---- Source data

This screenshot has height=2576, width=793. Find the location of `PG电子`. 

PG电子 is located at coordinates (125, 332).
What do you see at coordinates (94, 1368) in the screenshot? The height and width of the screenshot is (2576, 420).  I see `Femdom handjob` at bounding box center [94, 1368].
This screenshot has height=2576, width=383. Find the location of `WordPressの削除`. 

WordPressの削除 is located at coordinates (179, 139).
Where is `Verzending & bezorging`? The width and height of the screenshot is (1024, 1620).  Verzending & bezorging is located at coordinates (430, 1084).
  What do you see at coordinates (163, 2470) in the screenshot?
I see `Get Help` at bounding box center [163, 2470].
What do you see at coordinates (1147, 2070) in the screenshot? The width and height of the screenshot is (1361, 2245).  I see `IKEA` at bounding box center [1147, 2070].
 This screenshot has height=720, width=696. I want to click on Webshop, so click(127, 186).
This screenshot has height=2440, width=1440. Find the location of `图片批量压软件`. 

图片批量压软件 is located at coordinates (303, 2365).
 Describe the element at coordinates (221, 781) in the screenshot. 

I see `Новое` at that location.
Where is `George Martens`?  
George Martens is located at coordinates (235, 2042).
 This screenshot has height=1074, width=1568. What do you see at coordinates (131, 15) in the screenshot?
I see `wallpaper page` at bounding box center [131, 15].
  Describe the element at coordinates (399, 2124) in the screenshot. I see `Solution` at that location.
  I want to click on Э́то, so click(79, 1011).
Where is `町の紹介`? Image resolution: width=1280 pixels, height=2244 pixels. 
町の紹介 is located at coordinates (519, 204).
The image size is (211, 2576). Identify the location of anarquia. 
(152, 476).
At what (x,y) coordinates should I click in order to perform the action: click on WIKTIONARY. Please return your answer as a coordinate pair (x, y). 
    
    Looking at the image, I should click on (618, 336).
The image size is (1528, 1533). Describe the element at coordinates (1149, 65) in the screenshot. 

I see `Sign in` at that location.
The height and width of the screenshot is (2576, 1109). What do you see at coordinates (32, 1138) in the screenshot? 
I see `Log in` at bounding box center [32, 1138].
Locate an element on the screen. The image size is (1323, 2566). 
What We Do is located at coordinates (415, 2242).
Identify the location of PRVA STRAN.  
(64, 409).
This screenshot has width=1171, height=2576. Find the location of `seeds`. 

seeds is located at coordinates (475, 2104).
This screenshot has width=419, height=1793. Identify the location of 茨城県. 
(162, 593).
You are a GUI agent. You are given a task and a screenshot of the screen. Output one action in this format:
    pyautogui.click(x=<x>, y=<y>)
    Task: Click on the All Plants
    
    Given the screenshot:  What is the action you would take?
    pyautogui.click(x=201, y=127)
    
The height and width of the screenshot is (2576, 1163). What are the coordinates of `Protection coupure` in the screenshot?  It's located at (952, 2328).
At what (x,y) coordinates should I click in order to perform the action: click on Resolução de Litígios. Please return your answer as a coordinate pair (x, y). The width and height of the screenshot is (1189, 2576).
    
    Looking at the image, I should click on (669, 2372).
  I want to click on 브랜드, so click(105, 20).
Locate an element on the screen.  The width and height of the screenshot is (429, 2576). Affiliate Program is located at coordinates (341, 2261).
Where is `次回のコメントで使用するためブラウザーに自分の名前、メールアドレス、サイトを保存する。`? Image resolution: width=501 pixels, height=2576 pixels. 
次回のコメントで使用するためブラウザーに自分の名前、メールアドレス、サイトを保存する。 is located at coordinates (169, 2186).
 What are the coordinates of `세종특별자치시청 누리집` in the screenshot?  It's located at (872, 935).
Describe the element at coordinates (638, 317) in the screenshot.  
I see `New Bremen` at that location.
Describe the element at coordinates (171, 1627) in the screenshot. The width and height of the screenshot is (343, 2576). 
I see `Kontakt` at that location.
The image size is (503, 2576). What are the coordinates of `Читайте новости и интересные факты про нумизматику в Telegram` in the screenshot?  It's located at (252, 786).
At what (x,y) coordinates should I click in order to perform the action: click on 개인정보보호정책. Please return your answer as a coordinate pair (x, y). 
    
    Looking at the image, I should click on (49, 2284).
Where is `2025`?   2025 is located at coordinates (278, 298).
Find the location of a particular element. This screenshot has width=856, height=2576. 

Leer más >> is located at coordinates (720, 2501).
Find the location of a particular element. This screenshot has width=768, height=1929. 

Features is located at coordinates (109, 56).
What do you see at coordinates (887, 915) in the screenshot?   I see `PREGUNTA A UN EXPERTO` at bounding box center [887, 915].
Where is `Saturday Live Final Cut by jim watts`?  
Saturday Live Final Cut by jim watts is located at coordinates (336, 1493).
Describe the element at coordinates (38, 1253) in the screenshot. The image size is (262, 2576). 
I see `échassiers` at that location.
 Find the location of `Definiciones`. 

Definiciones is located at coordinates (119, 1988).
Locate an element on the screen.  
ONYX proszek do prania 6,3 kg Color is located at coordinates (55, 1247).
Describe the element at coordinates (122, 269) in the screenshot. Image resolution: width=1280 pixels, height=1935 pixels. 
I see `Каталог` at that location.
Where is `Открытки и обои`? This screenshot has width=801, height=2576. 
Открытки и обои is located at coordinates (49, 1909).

--------

■ Task details: When you reach the line with "Identify the location of PRVA STRAN." in the records above, start writing out lines exactly, and stop once the line with "Task: Click on the All Plants" has been written; include nothing else.

■ Solution below:
Identify the location of PRVA STRAN.  
(64, 409).
This screenshot has width=1171, height=2576. Find the location of `seeds`. 

seeds is located at coordinates (475, 2104).
This screenshot has width=419, height=1793. Identify the location of 茨城県. 
(162, 593).
You are a GUI agent. You are given a task and a screenshot of the screen. Output one action in this format:
    pyautogui.click(x=<x>, y=<y>)
    Task: Click on the All Plants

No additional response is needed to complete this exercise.